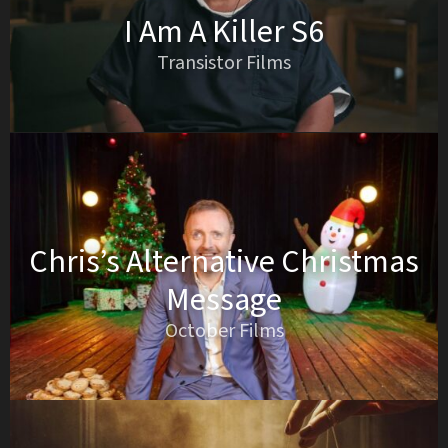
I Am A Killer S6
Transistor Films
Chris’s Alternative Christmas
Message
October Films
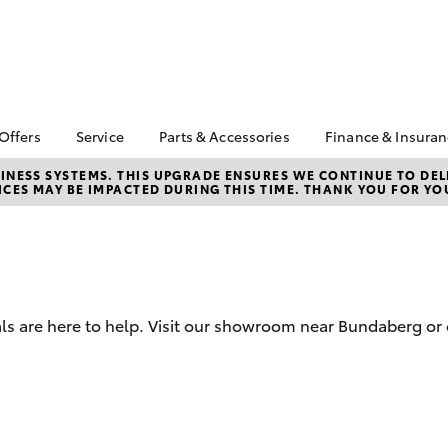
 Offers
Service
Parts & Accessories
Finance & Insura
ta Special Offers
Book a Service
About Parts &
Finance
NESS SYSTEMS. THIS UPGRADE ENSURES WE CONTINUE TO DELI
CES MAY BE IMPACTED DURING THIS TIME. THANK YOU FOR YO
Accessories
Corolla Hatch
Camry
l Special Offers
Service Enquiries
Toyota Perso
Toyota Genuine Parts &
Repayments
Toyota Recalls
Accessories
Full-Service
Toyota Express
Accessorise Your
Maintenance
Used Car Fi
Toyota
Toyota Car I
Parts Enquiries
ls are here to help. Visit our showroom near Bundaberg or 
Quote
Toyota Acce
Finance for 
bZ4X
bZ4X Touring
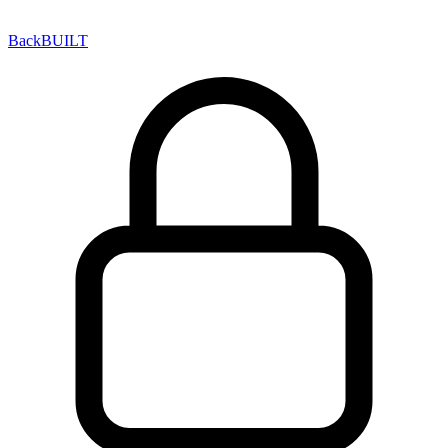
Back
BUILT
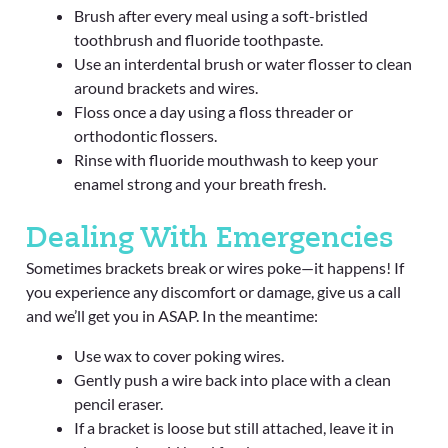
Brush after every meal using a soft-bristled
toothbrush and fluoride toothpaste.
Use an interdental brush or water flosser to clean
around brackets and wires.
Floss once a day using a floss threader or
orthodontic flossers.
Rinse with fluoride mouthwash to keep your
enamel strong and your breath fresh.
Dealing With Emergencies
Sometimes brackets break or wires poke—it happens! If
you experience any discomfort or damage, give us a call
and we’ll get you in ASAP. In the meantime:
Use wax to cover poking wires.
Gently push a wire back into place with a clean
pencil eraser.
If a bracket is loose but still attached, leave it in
--
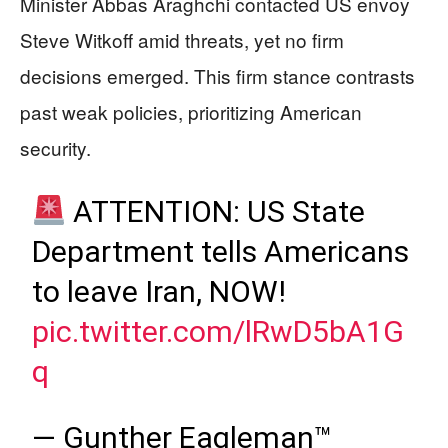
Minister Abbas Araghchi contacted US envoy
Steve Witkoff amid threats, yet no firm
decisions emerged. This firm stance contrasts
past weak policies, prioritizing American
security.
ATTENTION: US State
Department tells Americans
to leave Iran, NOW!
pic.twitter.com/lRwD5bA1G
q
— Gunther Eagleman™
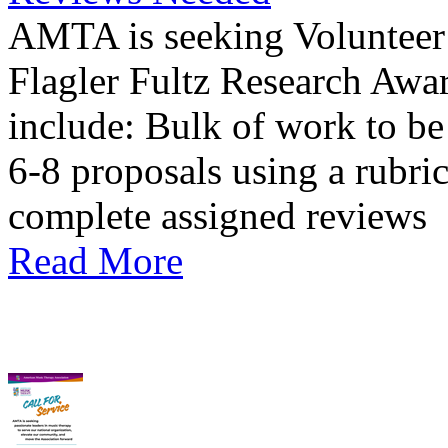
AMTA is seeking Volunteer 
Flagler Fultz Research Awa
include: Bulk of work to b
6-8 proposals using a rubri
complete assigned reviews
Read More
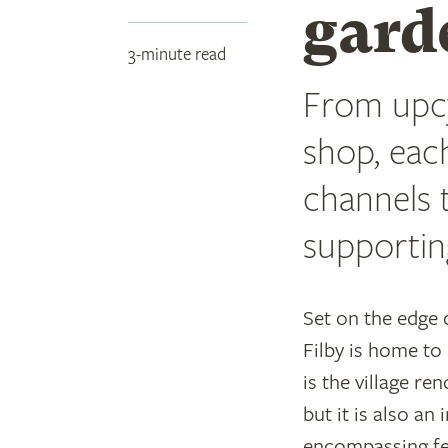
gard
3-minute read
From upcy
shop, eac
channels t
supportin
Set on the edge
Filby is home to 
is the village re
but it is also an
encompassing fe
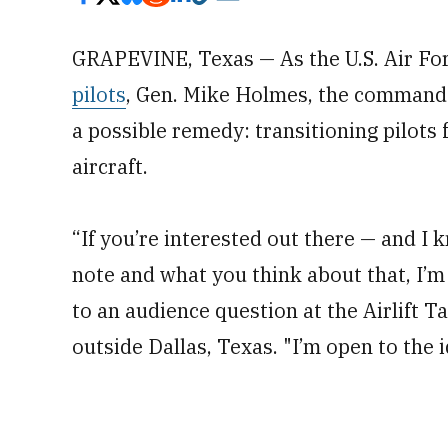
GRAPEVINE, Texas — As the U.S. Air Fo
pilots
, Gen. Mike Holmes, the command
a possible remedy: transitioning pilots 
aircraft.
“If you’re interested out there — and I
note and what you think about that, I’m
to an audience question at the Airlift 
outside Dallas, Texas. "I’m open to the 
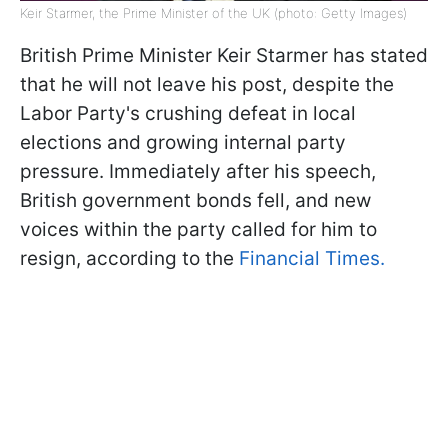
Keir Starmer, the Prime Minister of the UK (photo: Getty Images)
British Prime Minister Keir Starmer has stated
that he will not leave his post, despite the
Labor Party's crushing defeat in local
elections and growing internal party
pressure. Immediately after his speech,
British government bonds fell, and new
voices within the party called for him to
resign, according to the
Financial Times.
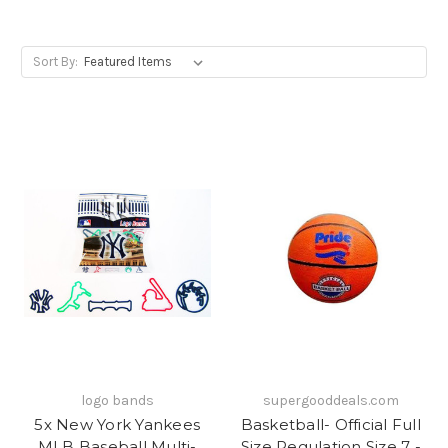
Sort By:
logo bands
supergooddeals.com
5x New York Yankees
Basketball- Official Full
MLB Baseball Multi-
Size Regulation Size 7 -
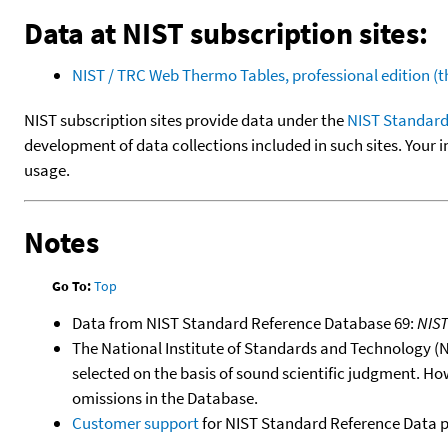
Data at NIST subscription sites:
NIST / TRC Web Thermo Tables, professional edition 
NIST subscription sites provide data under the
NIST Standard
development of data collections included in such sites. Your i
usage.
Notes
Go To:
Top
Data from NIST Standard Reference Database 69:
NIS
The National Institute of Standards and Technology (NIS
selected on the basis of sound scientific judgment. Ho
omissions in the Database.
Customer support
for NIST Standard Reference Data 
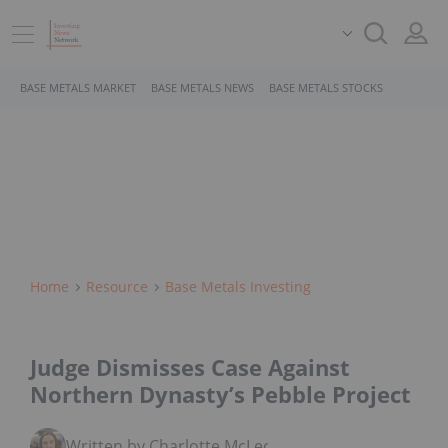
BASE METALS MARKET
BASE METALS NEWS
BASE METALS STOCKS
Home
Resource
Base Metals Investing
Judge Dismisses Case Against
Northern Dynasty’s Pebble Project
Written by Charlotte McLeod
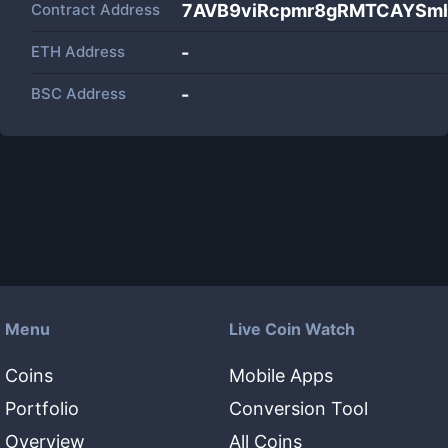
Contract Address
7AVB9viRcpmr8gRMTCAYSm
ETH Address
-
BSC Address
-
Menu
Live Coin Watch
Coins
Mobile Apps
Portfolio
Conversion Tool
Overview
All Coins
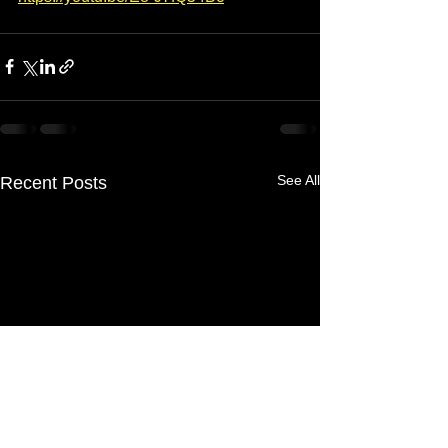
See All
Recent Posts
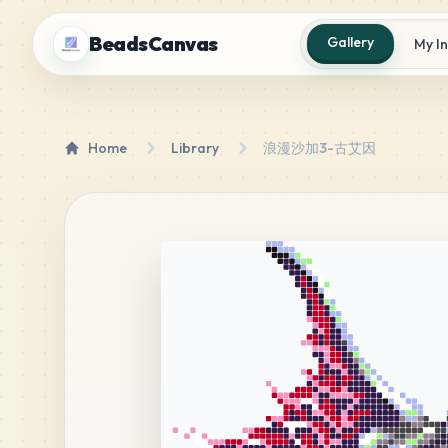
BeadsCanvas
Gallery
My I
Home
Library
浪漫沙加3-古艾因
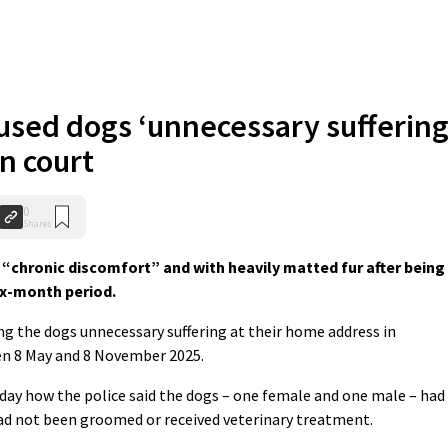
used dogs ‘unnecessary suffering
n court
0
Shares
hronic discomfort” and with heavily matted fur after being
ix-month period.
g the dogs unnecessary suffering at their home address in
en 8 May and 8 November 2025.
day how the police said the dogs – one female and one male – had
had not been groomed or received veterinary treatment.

### PROBLEM
Once you find the line with "and we’ll get" above, print it and every line after it up to and including the line with "If a bracket", exactly as written and nothing else.

### PROBLEM SOLUTION
and we’ll get you in ASAP. In the meantime:
Use wax to cover poking wires.
Gently push a wire back into place with a clean
pencil eraser.
If a bracket is loose but still attached, leave it in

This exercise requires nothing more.